[v4] dts: Change hugepage runtime config to 2MB Exclusively

Message ID 20240418161026.2839-1-npratte@iol.unh.edu (mailing list archive)
State New
Delegated to: Thomas Monjalon
Headers
Series [v4] dts: Change hugepage runtime config to 2MB Exclusively |

Checks

Context Check Description
ci/checkpatch success coding style OK
ci/loongarch-compilation success Compilation OK
ci/Intel-compilation success Compilation OK
ci/intel-Testing success Testing PASS
ci/loongarch-unit-testing success Unit Testing PASS
ci/intel-Functional success Functional PASS
ci/github-robot: build success github build: passed
ci/iol-intel-Performance success Performance Testing PASS
ci/iol-mellanox-Performance success Performance Testing PASS
ci/iol-abi-testing success Testing PASS
ci/iol-compile-amd64-testing success Testing PASS
ci/iol-unit-amd64-testing fail Testing issues
ci/iol-sample-apps-testing success Testing PASS
ci/iol-unit-arm64-testing success Testing PASS
ci/iol-compile-arm64-testing success Testing PASS
ci/iol-intel-Functional success Functional Testing PASS
ci/iol-broadcom-Performance success Performance Testing PASS
ci/iol-broadcom-Functional success Functional Testing PASS

Commit Message

Nicholas Pratte April 18, 2024, 4:10 p.m. UTC
  The previous implementation configures and allocates hugepage sizes
based on a system default. This can lead to two problems: overallocation of
hugepages (which may crash the remote host), and configuration of hugepage
sizes that are not recommended during runtime. This new implementation
allows only 2MB hugepage allocation during runtime; any other unique
hugepage size must be configured by the end-user for initializing DTS.

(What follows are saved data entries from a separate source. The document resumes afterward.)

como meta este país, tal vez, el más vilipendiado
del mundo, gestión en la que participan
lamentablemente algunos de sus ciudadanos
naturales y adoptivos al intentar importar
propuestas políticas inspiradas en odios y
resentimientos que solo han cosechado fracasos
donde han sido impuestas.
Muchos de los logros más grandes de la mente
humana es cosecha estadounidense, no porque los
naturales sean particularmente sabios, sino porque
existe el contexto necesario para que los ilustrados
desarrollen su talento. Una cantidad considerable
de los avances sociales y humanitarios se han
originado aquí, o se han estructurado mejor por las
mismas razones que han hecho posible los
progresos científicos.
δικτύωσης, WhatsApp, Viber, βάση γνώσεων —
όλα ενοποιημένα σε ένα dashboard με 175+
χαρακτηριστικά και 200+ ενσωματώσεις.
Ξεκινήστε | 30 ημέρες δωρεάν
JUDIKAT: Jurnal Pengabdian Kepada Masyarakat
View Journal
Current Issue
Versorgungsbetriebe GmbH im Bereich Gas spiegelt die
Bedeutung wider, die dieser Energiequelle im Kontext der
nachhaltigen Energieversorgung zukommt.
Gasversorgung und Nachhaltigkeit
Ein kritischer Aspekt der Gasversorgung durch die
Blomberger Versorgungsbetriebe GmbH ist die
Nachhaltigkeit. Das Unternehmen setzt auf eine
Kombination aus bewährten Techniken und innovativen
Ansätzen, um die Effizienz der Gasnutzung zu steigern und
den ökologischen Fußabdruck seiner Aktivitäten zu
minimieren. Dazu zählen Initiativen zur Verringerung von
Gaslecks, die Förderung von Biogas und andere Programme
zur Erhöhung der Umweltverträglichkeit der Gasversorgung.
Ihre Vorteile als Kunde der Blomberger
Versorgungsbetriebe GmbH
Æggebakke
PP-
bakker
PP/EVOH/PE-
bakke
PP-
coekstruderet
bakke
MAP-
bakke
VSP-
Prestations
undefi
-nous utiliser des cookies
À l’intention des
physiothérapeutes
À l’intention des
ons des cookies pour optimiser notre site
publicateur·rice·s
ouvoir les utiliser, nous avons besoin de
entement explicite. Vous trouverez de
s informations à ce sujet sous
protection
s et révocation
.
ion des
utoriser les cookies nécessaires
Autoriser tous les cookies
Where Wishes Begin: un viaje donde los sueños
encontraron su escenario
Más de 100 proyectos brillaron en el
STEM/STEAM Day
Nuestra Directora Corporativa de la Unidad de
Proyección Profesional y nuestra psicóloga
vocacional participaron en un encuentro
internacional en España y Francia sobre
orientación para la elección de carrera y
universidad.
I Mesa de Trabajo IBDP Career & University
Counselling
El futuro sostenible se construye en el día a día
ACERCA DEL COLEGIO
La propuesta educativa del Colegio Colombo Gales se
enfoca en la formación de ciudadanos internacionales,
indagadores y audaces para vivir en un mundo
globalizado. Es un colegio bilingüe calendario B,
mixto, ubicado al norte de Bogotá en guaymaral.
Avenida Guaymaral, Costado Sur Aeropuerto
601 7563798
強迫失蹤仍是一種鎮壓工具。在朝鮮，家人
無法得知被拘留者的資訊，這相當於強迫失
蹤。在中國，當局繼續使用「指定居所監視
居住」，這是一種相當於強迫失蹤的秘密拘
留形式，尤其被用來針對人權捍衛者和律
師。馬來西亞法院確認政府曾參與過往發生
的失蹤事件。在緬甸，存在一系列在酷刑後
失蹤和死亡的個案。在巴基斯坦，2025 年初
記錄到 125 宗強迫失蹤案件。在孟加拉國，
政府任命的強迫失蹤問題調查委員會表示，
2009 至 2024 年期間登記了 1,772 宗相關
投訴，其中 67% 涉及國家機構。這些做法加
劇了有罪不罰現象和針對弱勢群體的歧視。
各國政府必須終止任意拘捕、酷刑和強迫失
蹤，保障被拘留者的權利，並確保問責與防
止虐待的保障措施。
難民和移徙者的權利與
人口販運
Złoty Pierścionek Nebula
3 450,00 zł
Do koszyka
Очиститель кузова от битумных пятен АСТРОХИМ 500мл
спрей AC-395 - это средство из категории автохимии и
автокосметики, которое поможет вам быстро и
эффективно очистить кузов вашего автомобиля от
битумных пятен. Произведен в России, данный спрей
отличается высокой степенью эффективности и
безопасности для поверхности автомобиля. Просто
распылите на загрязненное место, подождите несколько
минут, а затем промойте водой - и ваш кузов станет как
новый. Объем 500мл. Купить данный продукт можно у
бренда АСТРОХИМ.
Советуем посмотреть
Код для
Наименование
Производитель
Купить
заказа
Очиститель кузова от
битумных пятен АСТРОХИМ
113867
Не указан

If the amount of 2MB hugepages requested exceeds the amount of 2MB
hugepages already configured on the system, then the system will remount
hugepages to cover the difference. If the amount of hugepages requested is
either less than or equal to the amount already configured on the system,
then nothing is done.

Bugzilla ID: 1370
Signed-off-by: Nicholas Pratte <npratte@iol.unh.edu>
Reviewed-by: Jeremy Spewock <jspewock@iol.unh.edu>
---

v4:
 * dts.rst punctuation/grammar corrections and 2mb exclusivity
   justifications included in documentation
---
 doc/guides/tools/dts.rst                     |  6 ++++-
 dts/conf.yaml                                |  4 ++--
 dts/framework/config/__init__.py             |  4 ++--
 dts/framework/config/conf_yaml_schema.json   |  6 ++---
 dts/framework/config/types.py                |  2 +-
 dts/framework/testbed_model/linux_session.py | 24 +++++++++++---------
 dts/framework/testbed_model/node.py          |  8 ++++++-
 dts/framework/testbed_model/os_session.py    |  5 +++-
 8 files changed, 37 insertions(+), 22 deletions(-)
  

Comments

Juraj Linkeš April 25, 2024, 8 a.m. UTC | #1
Just a few minor points, otherwise this looks good.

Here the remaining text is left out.